TRY IT:
The result should be every line in the data below that carries the string "width".

RECORD EXTRACTS:
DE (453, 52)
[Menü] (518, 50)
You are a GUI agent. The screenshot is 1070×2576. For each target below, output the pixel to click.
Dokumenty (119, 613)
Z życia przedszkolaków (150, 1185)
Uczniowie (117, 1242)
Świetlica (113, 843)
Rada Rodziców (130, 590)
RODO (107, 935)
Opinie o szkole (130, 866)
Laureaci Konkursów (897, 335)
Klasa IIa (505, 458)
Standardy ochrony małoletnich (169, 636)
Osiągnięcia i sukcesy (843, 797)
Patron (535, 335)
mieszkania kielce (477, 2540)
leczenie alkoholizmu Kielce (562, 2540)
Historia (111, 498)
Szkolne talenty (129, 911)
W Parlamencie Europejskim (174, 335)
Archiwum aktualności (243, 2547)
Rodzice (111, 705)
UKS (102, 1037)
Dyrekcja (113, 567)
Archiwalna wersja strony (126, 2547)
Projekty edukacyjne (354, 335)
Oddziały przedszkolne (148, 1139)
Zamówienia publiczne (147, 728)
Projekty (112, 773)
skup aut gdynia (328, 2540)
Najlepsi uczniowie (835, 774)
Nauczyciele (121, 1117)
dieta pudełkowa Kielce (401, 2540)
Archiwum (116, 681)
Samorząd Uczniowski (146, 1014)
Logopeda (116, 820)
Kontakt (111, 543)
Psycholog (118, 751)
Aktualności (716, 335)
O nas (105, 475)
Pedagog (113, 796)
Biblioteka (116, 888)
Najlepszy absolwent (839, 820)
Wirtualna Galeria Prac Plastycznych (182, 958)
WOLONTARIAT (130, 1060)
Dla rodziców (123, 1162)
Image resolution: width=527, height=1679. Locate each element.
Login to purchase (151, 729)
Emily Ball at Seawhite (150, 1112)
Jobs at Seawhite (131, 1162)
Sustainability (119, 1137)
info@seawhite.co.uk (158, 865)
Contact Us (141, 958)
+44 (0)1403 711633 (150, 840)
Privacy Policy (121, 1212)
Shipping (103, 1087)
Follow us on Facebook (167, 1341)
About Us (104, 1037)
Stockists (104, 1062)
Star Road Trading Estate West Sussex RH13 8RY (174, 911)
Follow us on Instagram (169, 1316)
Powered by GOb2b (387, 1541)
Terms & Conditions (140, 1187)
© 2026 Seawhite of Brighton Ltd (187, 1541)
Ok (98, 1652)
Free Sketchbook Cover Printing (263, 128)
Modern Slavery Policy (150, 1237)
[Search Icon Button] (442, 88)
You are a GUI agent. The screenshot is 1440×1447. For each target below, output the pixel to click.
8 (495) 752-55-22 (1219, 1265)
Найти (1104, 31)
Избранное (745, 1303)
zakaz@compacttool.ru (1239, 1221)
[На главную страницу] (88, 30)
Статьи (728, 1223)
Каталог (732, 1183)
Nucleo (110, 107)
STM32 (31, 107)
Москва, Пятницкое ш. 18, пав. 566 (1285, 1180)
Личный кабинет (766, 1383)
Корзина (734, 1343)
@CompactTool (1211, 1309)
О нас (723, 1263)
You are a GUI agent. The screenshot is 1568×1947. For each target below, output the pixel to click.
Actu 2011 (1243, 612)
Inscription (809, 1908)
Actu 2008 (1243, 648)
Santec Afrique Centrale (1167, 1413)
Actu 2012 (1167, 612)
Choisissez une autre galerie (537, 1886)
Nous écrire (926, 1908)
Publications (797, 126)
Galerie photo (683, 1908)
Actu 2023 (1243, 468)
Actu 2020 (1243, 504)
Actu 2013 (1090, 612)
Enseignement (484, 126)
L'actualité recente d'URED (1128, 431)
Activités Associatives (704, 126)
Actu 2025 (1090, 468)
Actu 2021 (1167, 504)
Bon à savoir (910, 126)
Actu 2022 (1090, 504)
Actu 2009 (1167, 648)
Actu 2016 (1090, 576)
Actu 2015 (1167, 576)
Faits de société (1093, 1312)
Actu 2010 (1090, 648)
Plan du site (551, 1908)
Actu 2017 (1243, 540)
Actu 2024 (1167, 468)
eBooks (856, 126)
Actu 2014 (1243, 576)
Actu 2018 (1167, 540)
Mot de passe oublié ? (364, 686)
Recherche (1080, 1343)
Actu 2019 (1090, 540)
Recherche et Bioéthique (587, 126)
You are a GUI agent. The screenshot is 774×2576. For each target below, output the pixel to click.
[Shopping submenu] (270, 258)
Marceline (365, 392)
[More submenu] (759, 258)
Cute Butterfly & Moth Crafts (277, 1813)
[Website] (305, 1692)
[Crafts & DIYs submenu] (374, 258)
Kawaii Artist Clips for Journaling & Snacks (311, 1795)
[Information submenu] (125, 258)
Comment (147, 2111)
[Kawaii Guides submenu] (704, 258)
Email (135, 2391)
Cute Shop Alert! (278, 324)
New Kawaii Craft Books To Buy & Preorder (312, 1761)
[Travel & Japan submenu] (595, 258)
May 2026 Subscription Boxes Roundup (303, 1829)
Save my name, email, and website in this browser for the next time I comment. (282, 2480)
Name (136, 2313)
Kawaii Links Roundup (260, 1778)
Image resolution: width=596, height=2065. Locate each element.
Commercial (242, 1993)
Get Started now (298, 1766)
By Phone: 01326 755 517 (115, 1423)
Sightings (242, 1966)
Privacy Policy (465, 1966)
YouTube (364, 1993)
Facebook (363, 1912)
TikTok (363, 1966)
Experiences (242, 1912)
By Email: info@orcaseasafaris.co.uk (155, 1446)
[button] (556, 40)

FINISHED EXERCISE:
Image resolution: width=527, height=1679. Locate each element.
Image resolution: width=596, height=2065. Locate each element.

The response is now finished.